* _What you should do_: Copy each line of the entries beneath that contains the word "Sang".
[Opening Task inputs section]
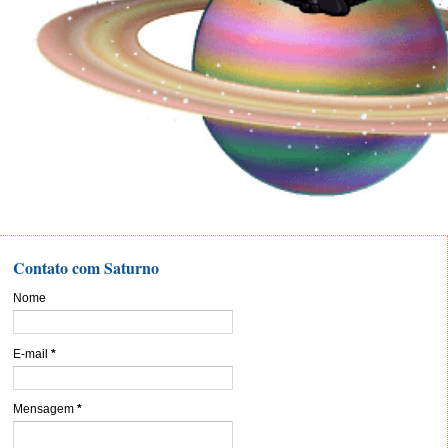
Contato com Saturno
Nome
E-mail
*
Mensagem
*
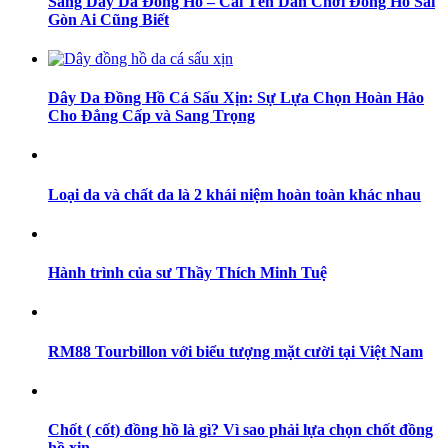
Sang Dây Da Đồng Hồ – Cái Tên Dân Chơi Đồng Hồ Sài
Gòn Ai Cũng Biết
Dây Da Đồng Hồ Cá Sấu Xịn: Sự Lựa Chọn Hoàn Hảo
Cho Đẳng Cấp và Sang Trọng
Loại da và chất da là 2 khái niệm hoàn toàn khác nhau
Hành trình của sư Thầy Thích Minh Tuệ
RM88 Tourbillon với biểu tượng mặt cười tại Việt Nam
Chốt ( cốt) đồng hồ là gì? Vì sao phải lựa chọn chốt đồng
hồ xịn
[Closing Task inputs section]
[Opening Task inputs section]
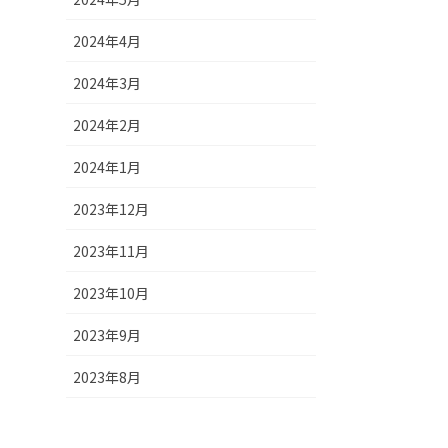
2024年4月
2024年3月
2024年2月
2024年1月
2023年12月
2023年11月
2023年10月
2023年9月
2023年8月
[Closing Task inputs section]
* _Result of this task_:
Sang Dây Da Đồng Hồ – Cái Tên Dân Chơi Đồng Hồ Sài
Cho Đẳng Cấp và Sang Trọng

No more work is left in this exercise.